Assignment — Make an exact copy of all the records that follow, apart from the pictures.

Stored items
# # # # #

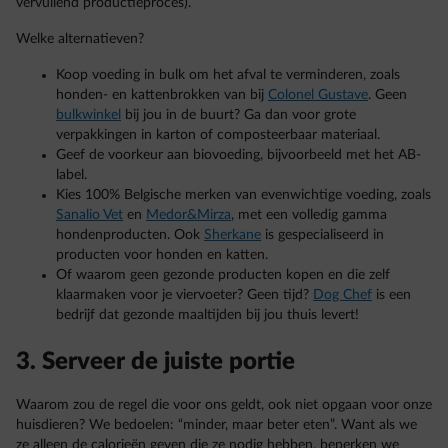
vervuilend productieproces).
Welke alternatieven?
Koop voeding in bulk om het afval te verminderen, zoals
honden- en kattenbrokken van bij
Colonel Gustave
. Geen
bulkwinkel
bij jou in de buurt? Ga dan voor grote
verpakkingen in karton of composteerbaar materiaal.
Geef de voorkeur aan biovoeding, bijvoorbeeld met het AB-
label.
Kies 100% Belgische merken van evenwichtige voeding, zoals
Sanalio Vet
en
Medor&Mirza
, met een volledig gamma
hondenproducten. Ook
Sherkane
is gespecialiseerd in
producten voor honden en katten.
Of waarom geen gezonde producten kopen en die zelf
klaarmaken voor je viervoeter? Geen tijd?
Dog Chef
is een
bedrijf dat gezonde maaltijden bij jou thuis levert!
3. Serveer de juiste portie
Waarom zou de regel die voor ons geldt, ook niet opgaan voor onze
huisdieren? We bedoelen: “minder, maar beter eten”. Want als we
ze alleen de calorieën geven die ze nodig hebben, beperken we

# # # # #

Problem solution —
vervuilend productieproces).
Welke alternatieven?
Koop voeding in bulk om het afval te verminderen, zoals
honden- en kattenbrokken van bij
Colonel Gustave
. Geen
bulkwinkel
bij jou in de buurt? Ga dan voor grote
verpakkingen in karton of composteerbaar materiaal.
Geef de voorkeur aan biovoeding, bijvoorbeeld met het AB-
label.
Kies 100% Belgische merken van evenwichtige voeding, zoals
Sanalio Vet
en
Medor&Mirza
, met een volledig gamma
hondenproducten. Ook
Sherkane
is gespecialiseerd in
producten voor honden en katten.
Of waarom geen gezonde producten kopen en die zelf
klaarmaken voor je viervoeter? Geen tijd?
Dog Chef
is een
bedrijf dat gezonde maaltijden bij jou thuis levert!
3. Serveer de juiste portie
Waarom zou de regel die voor ons geldt, ook niet opgaan voor onze
huisdieren? We bedoelen: “minder, maar beter eten”. Want als we
ze alleen de calorieën geven die ze nodig hebben, beperken we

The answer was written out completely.